|Total run-time efficiency (all solution phases) for parallel MLFMM
solution of a problem with 3.18 million unknowns.
Many modern computer systems make use of multiple processing units in order to improve computing performance. Such systems include:
- simple multicore CPUs (i.e. one computer with one CPU having multiple cores),
- multi-CPU PCs and SMP workstations (symmetric multiprocessor, typically 2 to 8 CPUs),
- large massively parallel distributed systems with typically 128 to 1024 CPUs (which can again be multicore).
In order to gain the most benefit from the computational hardware, parallel versions of FEKO support state-of-the-art interconnect technologies like GigE, Myrinet, Infiniband or vendor proprietary interconnects like the SGI NumaFlex technology.
In FEKO all the solution phases for all the various numerical techniques have been parallelised, e.g. the ray-tracing for UTD, the MoM matrix setup and solution, the near- and far-field calculations and also seemingly simple things such as power loss computations.
|MoM factor time decreasing with increasing
number of processes
We are very proud of the parallel efficiency of the MLFMM in FEKO. Even for this mathematically complex technique all the phases of the solution process (near-field matrix setup, aggregation, translation, disaggregation, pre-conditioning, iterative solution etc.) have been parallelised rigorously. The efficiency of the parallel implementation in FEKO is in the order of 80% to 95%, depending on the problem and the solution phase etc. This means that for a system with 32 cores the run-time would be approximately 26 times (0.8*32) faster than on a sequential run, i.e. a single core.
MoM parallelisation is optimized for both shared and distributed memory computers and clusters to maximally utilize RAM and available CPU cores in such systems. Special coding techniques ensure highly efficient scaling of parallel processed MoM solutions with increasing unknowns or number of processes.
Distributed/Shared Memory Hybridisation Optimized
FEKO is designed to use the RAM available in any computing system as optimally as possible.
Distributed memory parallellization breaks up large blocks of memory for simulation on different nodes in a multi-node cluster computing system. To save processing time FEKO limits communication between processors by making identical copies of information that is often required and sending such a block to each node in the cluster.
|Distributed memory parallellization for a multi-core CPU computer|
In multi-core CPU and/or server architectures where multiple CPUs and cores are located on the same motherboard, sharing a block of RAM that contains relevant information is the ideal implementation. Each core can address any memory block in the shared RAM and copies of important information is not necessary to speed up computation. Such processing architectures are catered for in FEKO with shared memory parallellization.
|Shared memory parallellization for a multi-core CPU computer|
Distributed and shared memory parallellization is also hybridised in FEKO for multi-node computing clusters made up of multiple muti-core CPUs.
|Hybridised memory parallellization in a multi-core two CPU computing system|
Intel Cluster Ready
The "Intel Cluster Ready" program facilitates easier design, build and deployment of cluster computers.

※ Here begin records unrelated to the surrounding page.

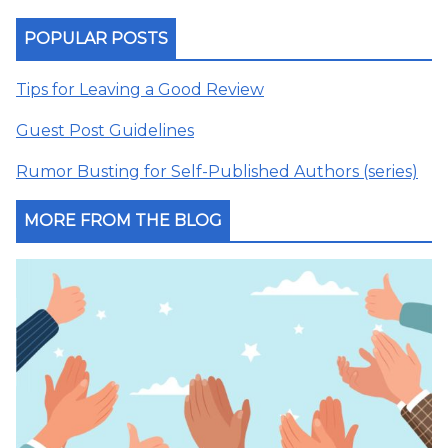
POPULAR POSTS
Tips for Leaving a Good Review
Guest Post Guidelines
Rumor Busting for Self-Published Authors (series)
MORE FROM THE BLOG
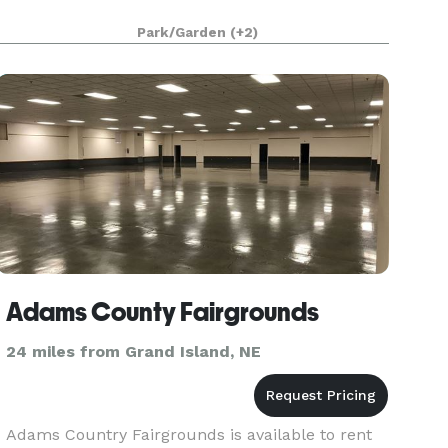
Park/Garden
(+2)
Adams County Fairgrounds
24 miles from Grand Island, NE
Adams Country Fairgrounds is available to rent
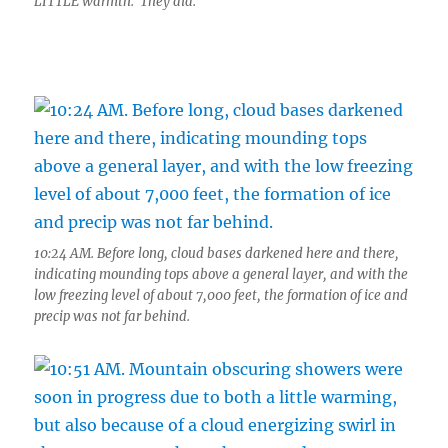
LITTLE warmth. They did.
10:24 AM. Before long, cloud bases darkened here and there,
indicating mounding tops above a general layer, and with the
low freezing level of about 7,000 feet, the formation of ice and
precip was not far behind.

Intel works with system and software vendors to provide you with certified Linux-based systems clusters based on the Intel Cluster Ready architecture to assure application compatibility and ease of deployment.
FEKO is dedicated to improving the performance of our software in cluster computing environments and work closely with Intel engineers in this endeavour. As such FEKO was first certified as ISV by Intel in 2007 and may since proudly brand our software with the Intel Cluster Ready logo. This means that FEKO customers can purchase an Intel Cluster Ready certified computer with the confidence that FEKO has been qualified on this computing environment and will work straight out of the box.

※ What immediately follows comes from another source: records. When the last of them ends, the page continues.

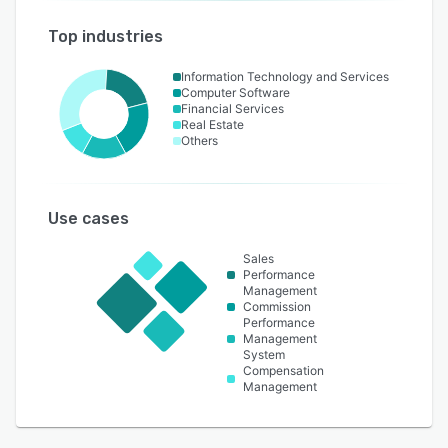
Top industries
Information Technology and Services
Computer Software
Financial Services
Real Estate
Others
Use cases
Sales
Performance
Management
Commission
Performance
Management
System
Compensation
Management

More information on this initiative can be found on the Intel Cluster Ready website. These are our preferred Intel Cluster Ready hardware providers:
Windows HPC Server Ready
Windows HPC Server provides a productive, cost-effective, and high-performance computing (HPC) solution that runs on x64-bit hardware. In addition to supporting OpenMP, MPI, and Web Services, Windows HPC Server also supports third-party numerical library providers, performance optimizers, compilers, and a native parallel debugger for developing and troubleshooting parallel programs.
FEKO has been optimised for use on high performance parallel processing systems and as such it is important to FEKO to maintain compatibility with Microsoft's HPC Server.